It’s less than a week to go before the end of the year, and there is no agreement in sight that will stop the dreaded “fiscal cliff.” Is the economy doomed?
Well, no. Not necessarily, anyway. If the tax increases and budget cuts go into effect on January 1, we’re not going to wake up in the new year to bread lines and orphans selling apples on the streets. Nor is there likely to be a dramatic stock market crash. Many market analysts say that most investors have been factoring in the likelihood of going “over the cliff” into their buying and selling decisions for several days already.
Heidi Moore writes for The Guardian that last week U.S. corporations US sold $13 billion worth of bonds. “If investors were truly worried about the effect of the fiscal cliff on corporate earnings in the next few weeks, they would not be buying the bonds of big US companies,” Moore said.
Further, if the year-end deadline is missed, Congress still has some time to act and turn the fiscal cliff into a fiscal speed bump. For example, the increased taxes could be lowered again, retroactive to January 1.
This doesn’t mean we can be complacent, however. Nelson Schwartz writes for the New York Times that “if the deadlock in Washington persists much longer than a few weeks, the consequences will quickly mount, economists warn.”
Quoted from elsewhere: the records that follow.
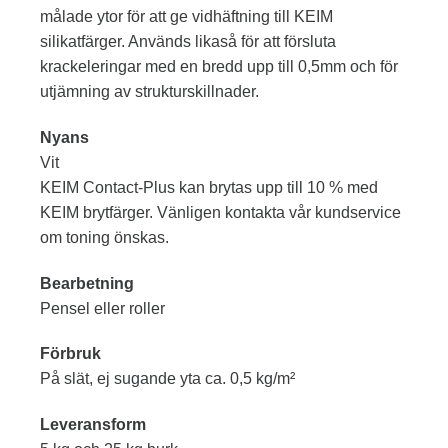
målade ytor för att ge vidhäftning till KEIM
silikatfärger. Används likaså för att försluta
krackeleringar med en bredd upp till 0,5mm och för
utjämning av strukturskillnader.
Nyans
Vit
KEIM Contact-Plus kan brytas upp till 10 % med
KEIM brytfärger. Vänligen kontakta vår kundservice
om toning önskas.
Bearbetning
Pensel eller roller
Förbruk
På slät, ej sugande yta ca. 0,5 kg/m²
Leveransform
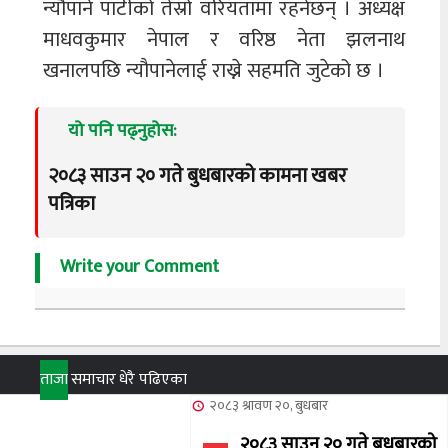
न्यौपाने पार्टीको तेस्रो वरियतामा रहनेछन् । अध्यक्ष
माधवकुमार नेपाल र वरिष्ठ नेता झलनाथ
खनालपछि न्यौपानेलाई राख्ने सहमति जुटेको छ ।
यो पनि पढ्नुहोस:
२०८३ साउन २० गते बुधबारको कामना खबर
पत्रिका
Write your Comment
ताजा
समाचार
धेरै पढिएका
२०८३ श्रावण २०, बुधबार
२०८३ साउन २० गते बुधबारको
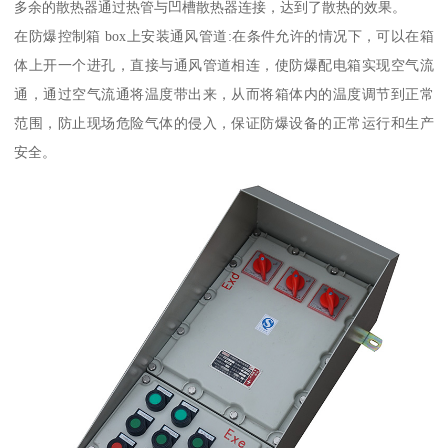
多余的散热器通过热管与凹槽散热器连接，达到了散热的效果。
在防爆控制箱 box上安装通风管道:在条件允许的情况下，可以在箱
体上开一个进孔，直接与通风管道相连，使防爆配电箱实现空气流
通，通过空气流通将温度带出来，从而将箱体内的温度调节到正常
范围，防止现场危险气体的侵入，保证防爆设备的正常运行和生产
安全。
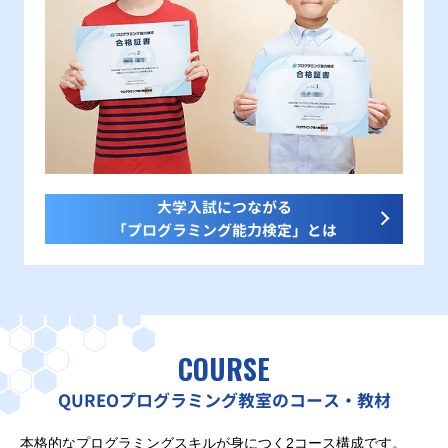
大学入試につながる
「プログラミング能力検定」とは
COURSE
QUREOプログラミング教室のコース・教材
本格的なプログラミングスキルが身につく2コース構成です。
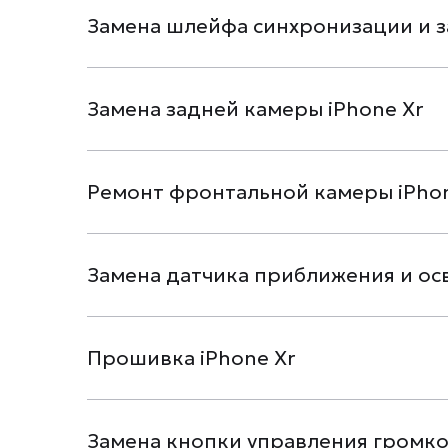
Замена шлейфа синхронизации и з
Замена задней камеры iPhone Xr
Ремонт фронтальной камеры iPhon
Замена датчика приближения и ос
Прошивка iPhone Xr
Замена кнопки управления громко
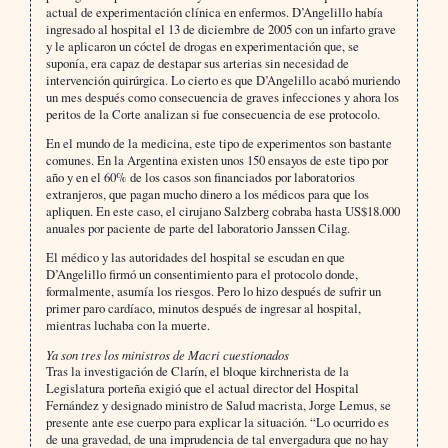
actual de experimentación clínica en enfermos. D’Angelillo había
ingresado al hospital el 13 de diciembre de 2005 con un infarto grave
y le aplicaron un cóctel de drogas en experimentación que, se
suponía, era capaz de destapar sus arterias sin necesidad de
intervención quirúrgica. Lo cierto es que D’Angelillo acabó muriendo
un mes después como consecuencia de graves infecciones y ahora los
peritos de la Corte analizan si fue consecuencia de ese protocolo.
En el mundo de la medicina, este tipo de experimentos son bastante
comunes. En la Argentina existen unos 150 ensayos de este tipo por
año y en el 60% de los casos son financiados por laboratorios
extranjeros, que pagan mucho dinero a los médicos para que los
apliquen. En este caso, el cirujano Salzberg cobraba hasta US$18.000
anuales por paciente de parte del laboratorio Janssen Cilag.
El médico y las autoridades del hospital se escudan en que
D’Angelillo firmó un consentimiento para el protocolo donde,
formalmente, asumía los riesgos. Pero lo hizo después de sufrir un
primer paro cardíaco, minutos después de ingresar al hospital,
mientras luchaba con la muerte.
Ya son tres los ministros de Macri cuestionados
Tras la investigación de Clarín, el bloque kirchnerista de la
Legislatura porteña exigió que el actual director del Hospital
Fernández y designado ministro de Salud macrista, Jorge Lemus, se
presente ante ese cuerpo para explicar la situación. “Lo ocurrido es
de una gravedad, de una imprudencia de tal envergadura que no hay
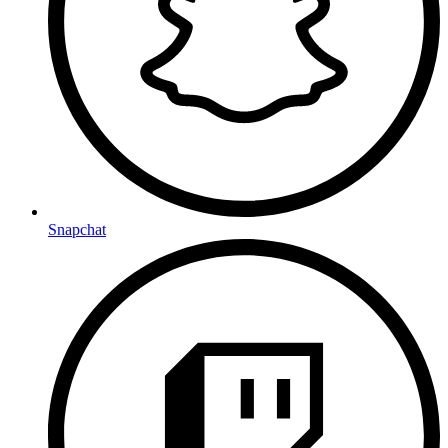
Snapchat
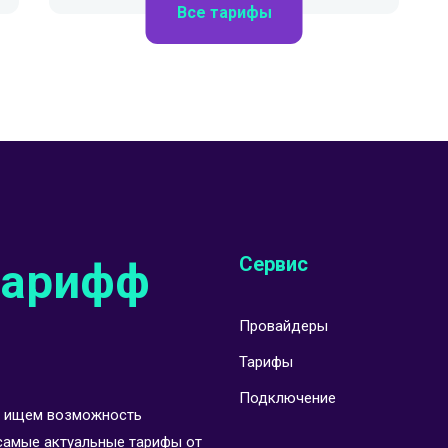
Все тарифы
Сервис
тарифф
Провайдеры
Тарифы
Подключение
Мы ищем возможность
самые актуальные тарифы от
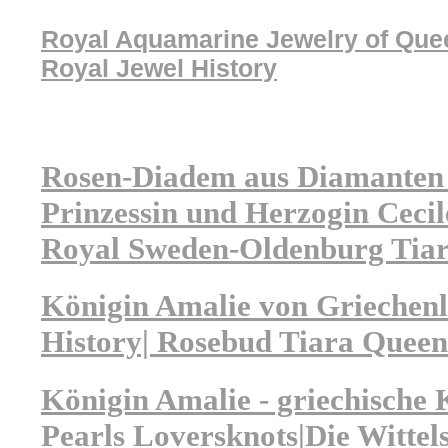
Royal Aquamarine Jewelry of Que
Royal Jewel History
Rosen-Diadem aus Diamanten 
Prinzessin und Herzogin Cecil
Royal Sweden-Oldenburg Tia
Königin Amalie von Griechenl
History| Rosebud Tiara Queen
Königin Amalie - griechische 
Pearls Loversknots|Die Wittel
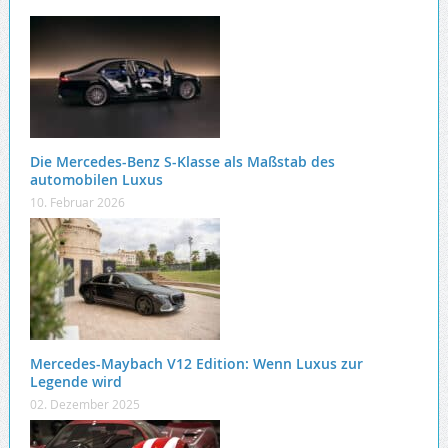
Die Mercedes-Benz S-Klasse als Maßstab des
automobilen Luxus
10. Februar 2026
Mercedes-Maybach V12 Edition: Wenn Luxus zur
Legende wird
02. Dezember 2025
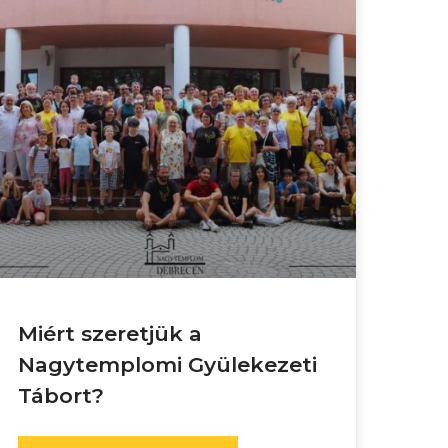
Miért szeretjük a
Nagytemplomi Gyülekezeti
Tábort?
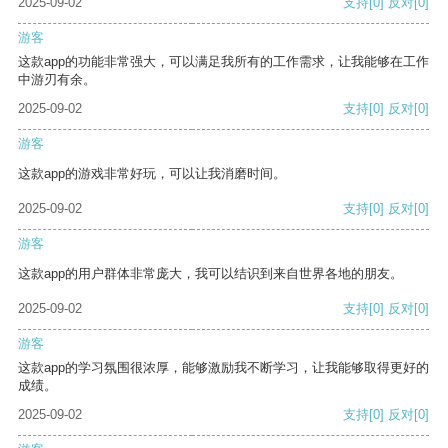
2025-09-02
支持
[0]
反对
[0]
游客
这款app的功能非常强大，可以满足我所有的工作需求，让我能够在工作
中游刃有余。
2025-09-02
支持
[0]
反对
[0]
游客
这款app的游戏非常好玩，可以让我消磨时间。
2025-09-02
支持
[0]
反对
[0]
游客
这款app的用户群体非常庞大，我可以结识到来自世界各地的朋友。
2025-09-02
支持
[0]
反对
[0]
游客
这款app的学习氛围很浓厚，能够激励我不断学习，让我能够取得更好的
成绩。
2025-09-02
支持
[0]
反对
[0]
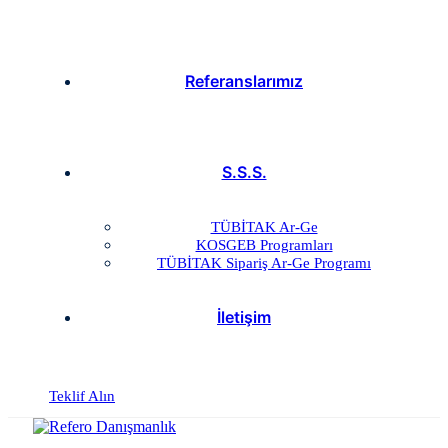
Referanslarımız
S.S.S.
TÜBİTAK Ar-Ge
KOSGEB Programları
TÜBİTAK Sipariş Ar-Ge Programı
İletişim
Teklif Alın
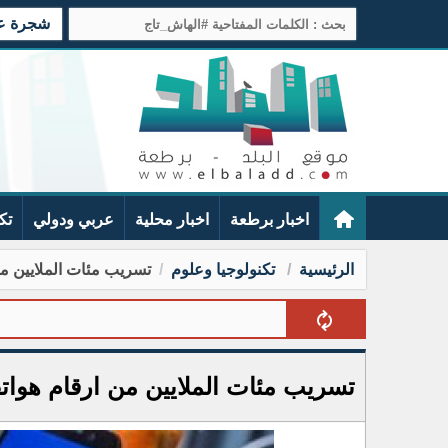
شجرة عائ
اخبار برطعة
اخبار محلية
عربي ودولي
تك
الرئيسية
تكنولوجيا وعلوم
تسريب مئات الملايين 
تسريب مئات الملايين من ارقام هو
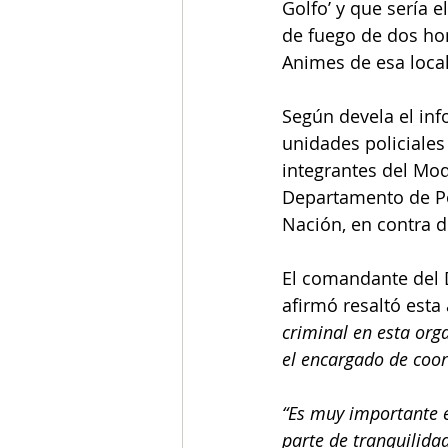
Golfo’ y que sería 
de fuego de dos hom
Animes de esa loca
Según devela el info
unidades policiales 
integrantes del Mod
Departamento de Pol
Nación, en contra d
El comandante del 
afirmó resaltó esta 
criminal en esta orga
el encargado de coor
“Es muy importante 
parte de tranquilida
What consequences? If no deal is reached, payroll and income taxes will go up for everyone. If the increases are not reversed, taxpayers with incomes of $40,000 to $65,000 would see their paychecks shrink about $1,500 next year. Other taxes would impact businesses and investors.
The “cliff” includes $85 billion in cuts to defense and domestic programs. These would not go into effect immediately. However, within a few months the cuts would result in cuts to government contracts as well as many benefit programs. This means lost jobs. Most economists think this would throw the country back into a recession.
The stock market may not react dramatically on January 1, but if the uncertainty continues more people may conclude that America is a risky investment.
Possibly the most dramatic effect would be a whopping 27 percent reduction in Medicare reimbursement rates. If not corrected, this cut could wreak havoc on Medicare, possibly leaving recipients without doctors willing to treat them.This could create terrible hardships for seniors, especially those with severe health challenges like mesothelioma.
How did that happen?
The biggest cause of the cut is that the annual “doc fix” is going unfixed. The “doc fix” refers to a formula for adjusting Medicare payments to doctors that was passed into law in the 1990s. The formula turned out to fall short of keeping up with costs, and so every year for nearly ten years Congress has passed a “doc fix” overriding the formula. The last “fix” runs out at the end of the year. On January 1, several years of deferred Medicare cuts go into effect.
Finally, there’s the price of milk. One of the domestic programs about to end is a dairy industry subsidy that keeps milk affordable. Dairy industry analysts believe that without the subsidy, the price of milk could skyrocket to $6 a gallon.